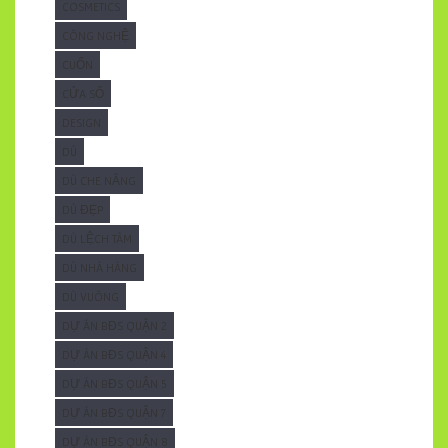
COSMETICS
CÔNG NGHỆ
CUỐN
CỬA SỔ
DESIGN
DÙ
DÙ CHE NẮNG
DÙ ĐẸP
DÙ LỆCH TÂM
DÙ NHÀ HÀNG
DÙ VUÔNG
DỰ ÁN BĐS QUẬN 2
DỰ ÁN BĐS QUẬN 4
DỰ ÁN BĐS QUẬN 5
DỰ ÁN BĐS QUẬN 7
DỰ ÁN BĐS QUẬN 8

==

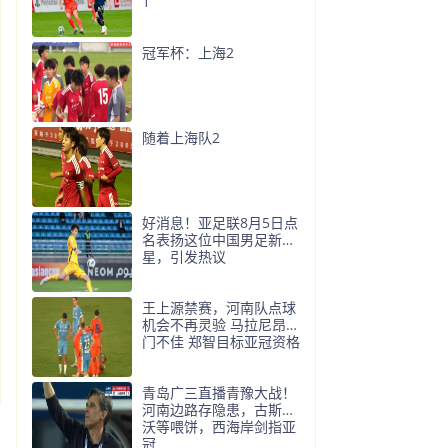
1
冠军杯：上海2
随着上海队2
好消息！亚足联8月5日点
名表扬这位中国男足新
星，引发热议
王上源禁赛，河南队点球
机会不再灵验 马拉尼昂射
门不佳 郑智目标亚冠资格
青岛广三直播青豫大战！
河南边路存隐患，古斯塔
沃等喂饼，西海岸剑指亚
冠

==

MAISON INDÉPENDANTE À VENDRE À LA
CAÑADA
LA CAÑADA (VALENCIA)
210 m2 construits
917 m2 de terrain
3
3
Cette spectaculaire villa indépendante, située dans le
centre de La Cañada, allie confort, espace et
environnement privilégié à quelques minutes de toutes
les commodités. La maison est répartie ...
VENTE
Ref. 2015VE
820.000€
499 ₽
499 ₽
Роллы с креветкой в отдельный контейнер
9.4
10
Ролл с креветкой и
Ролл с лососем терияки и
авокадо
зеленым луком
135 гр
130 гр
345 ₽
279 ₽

— Required action —
Which lines above include "QUẬN"? Show each of them by copying it.

— Solution for this problem —
DỰ ÁN BĐS QUẬN 2
DỰ ÁN BĐS QUẬN 4
DỰ ÁN BĐS QUẬN 5
DỰ ÁN BĐS QUẬN 7
DỰ ÁN BĐS QUẬN 8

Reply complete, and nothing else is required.